Köstliche Grußnoten von Putin und Trump
Vor dem silbrig glänzenden Vorhang (Bühne und Kostüme: Zinovy Margolin) schenkt Victor Gonzales Softdrinks an die erste Zuschauerreihe aus. Vladimir Rannev stimmt erst ein John-Lennon-Medley und dann Tschaikowski am verstimmten Flügel an, wozu Levin in ihrem Uniform-Kostüm einen bühnenreifen Schwanensee-Tanz hinlegt. Russisches Heldenpathos wird in Filmeinspielungen einer von LSD schwärmenden Lehrerin genauso persifliert wie der bäuerliche amerikanische Stumpfsinn mit „Imagine“ brummenden Fahnenschwenkern.
Auch die Grußnoten von Putin und Trump sind köstlich. Doch dann wird es ernst. Und still. In einem langen, grandios getragenen Monolog, erzählt Felix Knopp als Museumsdirektor Leonid Grossmann von einer Jugend hinter dem Eisernen Vorhang in der russischen Provinz. Grossmann war russischer Hippie. Allerdings ganz anders als im Westen.

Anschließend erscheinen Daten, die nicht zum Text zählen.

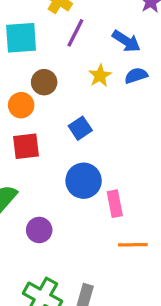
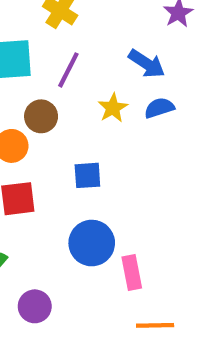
purple line: (75, 33) -> (68, 70), moved
blue square: (80, 128) -> (87, 175), turned 30

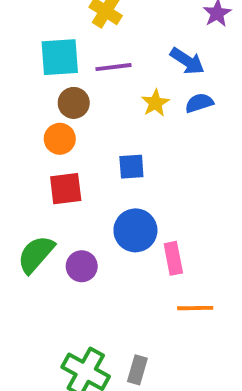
purple line: (68, 70) -> (114, 67), turned 56
brown circle: (41, 116) -> (74, 103), moved
purple circle: (35, 306) -> (82, 266), moved

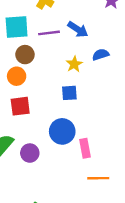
blue arrow: (187, 61) -> (78, 29), moved
yellow star: (155, 103) -> (74, 64), moved
blue square: (131, 167) -> (69, 93), moved

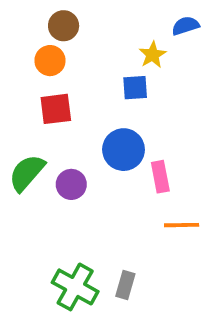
yellow star: (74, 64) -> (153, 55), moved

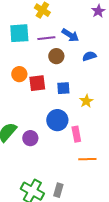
brown circle: (64, 26) -> (56, 56), moved
yellow star: (153, 55) -> (86, 101), moved
red square: (56, 109) -> (37, 83), moved

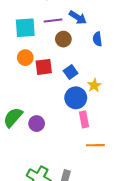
cyan square: (19, 33) -> (25, 28), moved
blue semicircle: (89, 56) -> (97, 39), turned -80
blue square: (63, 88) -> (71, 72), turned -32
blue circle: (57, 120) -> (76, 98), moved

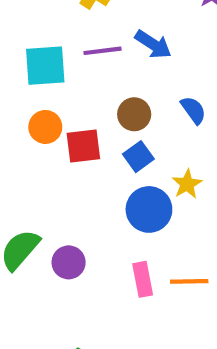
brown circle: (63, 39) -> (134, 114), moved
blue semicircle: (97, 39) -> (193, 110), moved, turned 152
pink rectangle: (84, 119) -> (143, 279), moved
orange line: (95, 145) -> (189, 281), moved

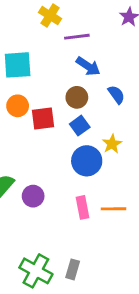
blue arrow: (153, 44) -> (88, 66), moved
purple line: (102, 51) -> (77, 37), moved

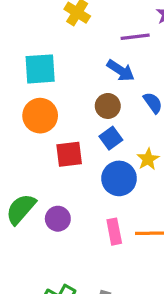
purple line: (77, 37) -> (135, 37), moved
orange circle: (18, 106) -> (40, 116), size x1.4
red square: (43, 119) -> (69, 154), moved

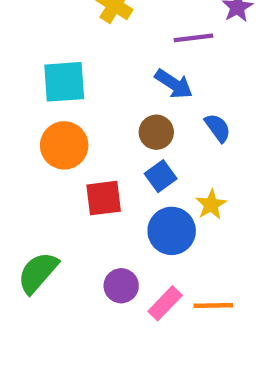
purple circle: (58, 219) -> (121, 286), moved
pink rectangle: (114, 232) -> (165, 303), turned 55

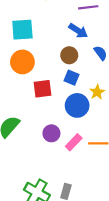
blue square: (161, 176) -> (72, 78), turned -32

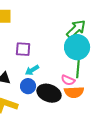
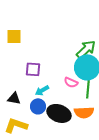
pink semicircle: (68, 80) -> (71, 82), moved

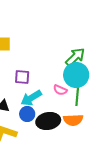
cyan arrow: (42, 90) -> (31, 98), size x1.5
black ellipse: (59, 113) -> (48, 121), turned -30

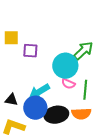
cyan circle: (76, 75) -> (65, 66), moved
purple square: (22, 77) -> (30, 51), moved
blue circle: (27, 114) -> (35, 108), size x1.5

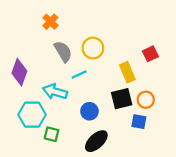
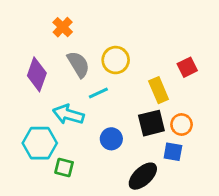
purple diamond: (19, 72) -> (37, 74), moved
black ellipse: (96, 141) -> (143, 176), moved

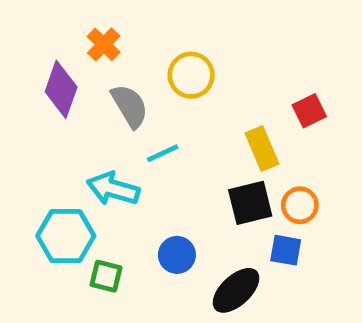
yellow circle: (116, 60) -> (191, 75), moved
purple diamond: (37, 74) -> (61, 89), moved
blue circle: (111, 139) -> (177, 255), moved

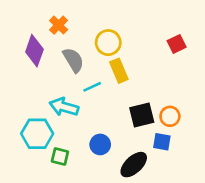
red square: (309, 111) -> (177, 44), moved
yellow rectangle: (262, 148) -> (119, 71), moved

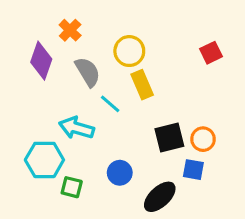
cyan line: (92, 87) -> (110, 104), turned 66

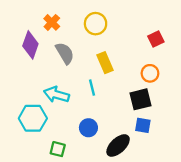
yellow circle: (129, 51) -> (96, 24), moved
cyan line: (110, 104) -> (92, 88), moved, turned 35
black square: (169, 138) -> (141, 99), moved
orange circle: (203, 139) -> (150, 73), moved
green square: (72, 187) -> (58, 149), moved

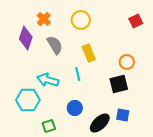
red square: (156, 39) -> (136, 21), moved
blue square: (143, 125) -> (123, 115), moved
green square: (58, 149) -> (49, 126), turned -32

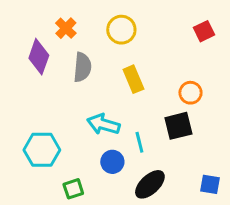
gray semicircle: (55, 45) -> (82, 67), turned 36
cyan line: (78, 74) -> (139, 142), moved
cyan arrow: (48, 80) -> (103, 124), moved
blue square: (123, 115) -> (210, 184), moved

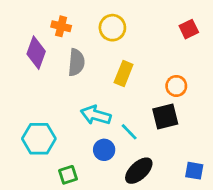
orange cross: (66, 28) -> (61, 26), turned -30
yellow rectangle: (133, 79) -> (124, 73), turned 45
cyan line: (139, 142) -> (129, 132), turned -30

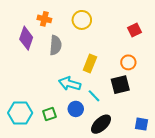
red square: (189, 29) -> (134, 30), moved
yellow rectangle: (124, 73) -> (90, 63), moved
cyan hexagon: (39, 139) -> (20, 113), moved
green square: (68, 175) -> (49, 114), moved

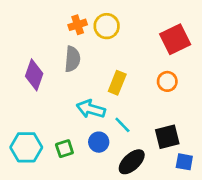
orange cross: (44, 19) -> (78, 25), moved, turned -32
red square: (134, 30) -> (175, 39), size x1.6
purple diamond: (26, 38) -> (34, 75), moved
black square: (120, 85) -> (167, 137), moved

Freiheit atmen durch Rock’n’Roll
Grossmann und seine Freunde suchen keine Sozialutopie. Alles Revolutionäre kann ihnen seit Stalin gestohlen bleiben. Sie wollen Freiheit atmen durch Rock’n’Roll. Sie suchen und finden heimlich ins Land geschaffte, weil natürlich verbotene, sündhaft teure Platten von Pink Floyd und einer Band aus England, deren Namen „Beatles“ man nicht aussprechen darf. Es wird kopiert und hemmungslos kompiliert – zur Not mit Spezialtechnik auf alten Röntgenaufnahmen. Sie imitieren den Westen, den fernen Planeten, tragen Schlaghosen und lange Haare. Von Woodstock erreichen sie doch nur die „Schatten der Schatten der Gegenkultur“.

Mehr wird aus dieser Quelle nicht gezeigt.